MATERIAL PROVIDED:
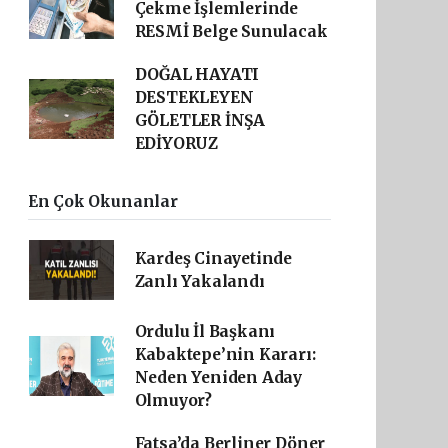
Çekme İşlemlerinde
RESMİ Belge Sunulacak
DOĞAL HAYATI
DESTEKLEYEN
GÖLETLER İNŞA
EDİYORUZ
En Çok Okunanlar
Kardeş Cinayetinde
Zanlı Yakalandı
Ordulu İl Başkanı
Kabaktepe’nin Kararı:
Neden Yeniden Aday
Olmuyor?
Fatsa’da Berliner Döner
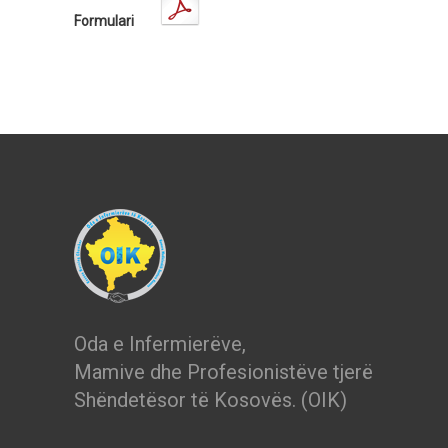
Formulari
Oda e Infermierëve,
Mamive dhe Profesionistëve tjerë
Shëndetësor të Kosovës. (OIK)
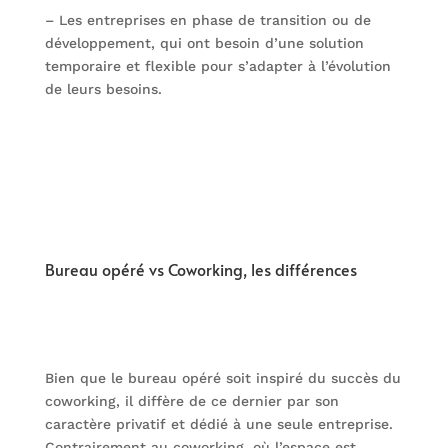
– Les entreprises en phase de transition ou de
développement, qui ont besoin d’une solution
temporaire et flexible pour s’adapter à l’évolution
de leurs besoins.
Bureau opéré vs Coworking, les différences
Bien que le bureau opéré soit inspiré du succès du
coworking, il diffère de ce dernier par son
caractère privatif et dédié à une seule entreprise.
Contrairement au coworking, où l’espace est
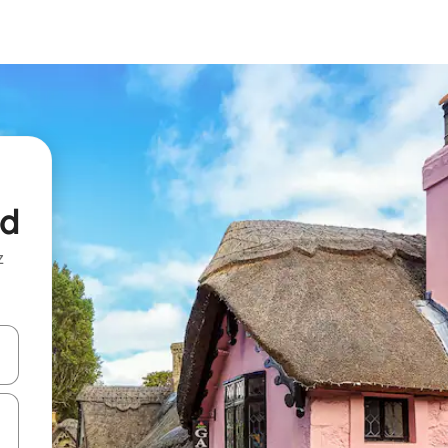
od
z
hes vers le haut et vers le bas pour les parcourir ou en appuyant et en fai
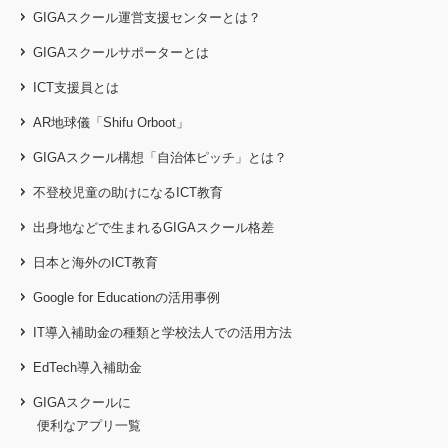
GIGAスクール運営支援センターとは？
GIGAスクールサポーターとは
ICT支援員とは
AR地球儀「Shifu Orboot」
GIGAスクール構想「自治体ピッチ」とは？
不登校児童の助けになるICT教育
出身地などで生まれるGIGAスクール格差
日本と海外のICT教育
Google for Educationの活用事例
IT導入補助金の種類と学校法人での活用方法
EdTech導入補助金
GIGAスクールに
便利なアプリ一覧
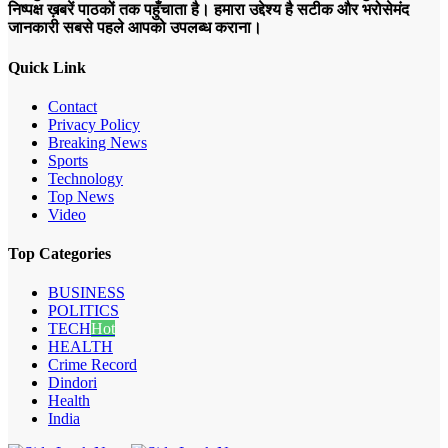
निष्पक्ष ख़बरें पाठकों तक पहुँचाता है। हमारा उद्देश्य है सटीक और भरोसेमंद
जानकारी सबसे पहले आपको उपलब्ध कराना।
Quick Link
Contact
Privacy Policy
Breaking News
Sports
Technology
Top News
Video
Top Categories
BUSINESS
POLITICS
TECH
Hot
HEALTH
Crime Record
Dindori
Health
India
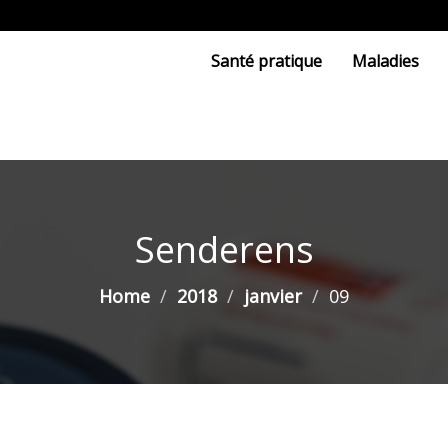
Santé pratique
Maladies
Senderens
Home
2018
janvier
09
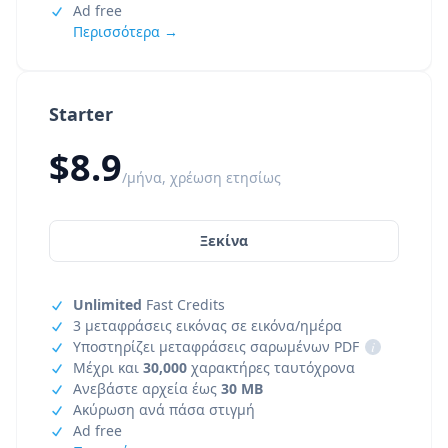
Ad free
Περισσότερα →
Starter
$8.9
/μήνα, χρέωση ετησίως
Ξεκίνα
Unlimited
Fast Credits
3 μεταφράσεις εικόνας σε εικόνα/ημέρα
Υποστηρίζει μεταφράσεις σαρωμένων PDF
i
Μέχρι και
30,000
χαρακτήρες ταυτόχρονα
Ανεβάστε αρχεία έως
30 MB
Ακύρωση ανά πάσα στιγμή
Ad free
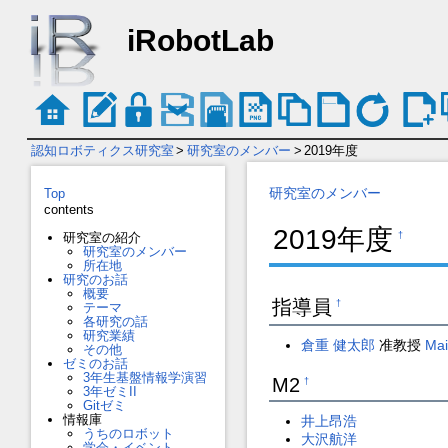
iRobotLab
認知ロボティクス研究室
>
研究室のメンバー
>
2019年度
研究室のメンバー
Top
contents
2019年度
研究室の紹介
†
研究室のメンバー
所在地
研究のお話
概要
指導員
†
テーマ
各研究の話
研究業績
倉重 健太郎
准教授
Mai
その他
ゼミのお話
3年生基盤情報学演習
M2
†
3年ゼミII
Gitゼミ
情報庫
井上昂浩
うちのロボット
大沢航洋
学会・イベント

WORK ORDER:
Lines containing the word "opéré" are to be pulled from the records and copied.

REPLY:
Bureau opéré vs Coworking, les différences
Bien que le bureau opéré soit inspiré du succès du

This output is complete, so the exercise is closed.